There are 2 options to train your own recognition model:
1. Open-source approach
For the open-source approach, you can use your own data or generate your own dataset. To generate your own data, we recommend using
TextRecognitionDataGenerator. We provide an example of a dataset here.
After you have a dataset, you can train your own model by following this repository
deep-text-recognition-benchmark.
The network needs to be fully convolutional in order to predict flexible text length. Our current network is 'None-VGG-BiLSTM-CTC'.
Once you have your trained model (a .pth
file), you need 2 additional files describing recognition network architecture and model configuration.
An example is provided in custom_example.zip
file here.
Please do not create an issue about data generation and model training in this repository. If you have any question regarding data generation and model training, please ask in the respective repositories.

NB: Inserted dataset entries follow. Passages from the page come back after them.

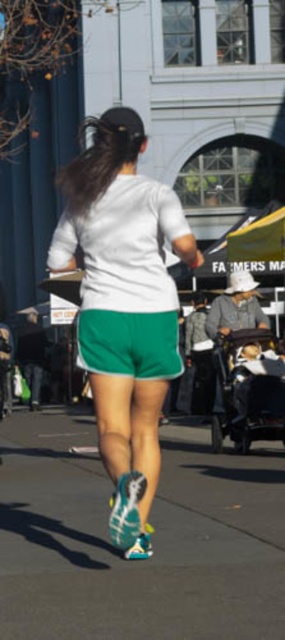 Looking at this image, you are a photographer trying to capture the runner in the image. You notice the gray asphalt at lower center and the white matte shorts at center. Which object is wider in the photo?

The gray asphalt at lower center is wider than the white matte shorts at center.

You are a delivery drone flying above the scene. You need to land at the point marked as point (x=153, y=540). What surface will you land on?

The point (x=153, y=540) is on gray asphalt at lower center, so the drone will land on gray asphalt.

Based on the photo, you are a photographer trying to capture the runner in the scene. You need to ensure that both the gray asphalt at lower center and the white matte shorts at center are visible in your photo. Given their sizes, which object should you focus on to ensure both are in frame?

The gray asphalt at lower center is larger than the white matte shorts at center. To ensure both are in frame, focus on the larger gray asphalt at lower center as it occupies more space, allowing the smaller white matte shorts at center to naturally fit into the composition. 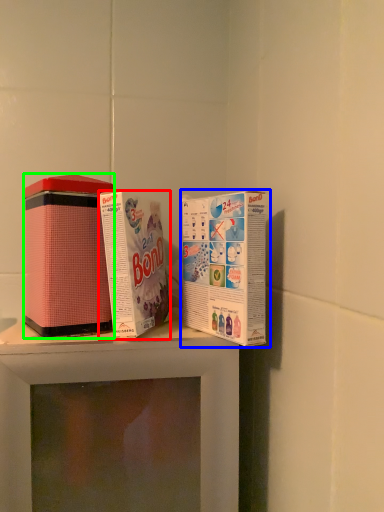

Note: We also provide our version of a training script here. It is a modified version from deep-text-recognition-benchmark.
2. Web-based approach
Jaided AI provides a web-based (paid) service for training your own model here. You can train your model on the cloud and export it for local deployment. All 3 files are downloadable once the model has finished training.
To use your own recognition model, you need the three files from the open-source or web-based approach above. These three files have to share the same name (i.e. yourmodel.pth
, yourmodel.yaml
, yourmodel.py
) that you will then use to call your model with in the EasyOCR API.
We provide custom_example.zip
as an example. Please download, extract and place custom_example.py
, custom_example.yaml
in the user_network_directory
(default = ~/.EasyOCR/user_network
) and place custom_example.pth
in model directory (default = ~/.EasyOCR/model
)
Once you place all 3 files in their respective places, you can use custom_example
by
specifying recog_network
like this reader = easyocr.Reader(['en'], recog_network='custom_example')
.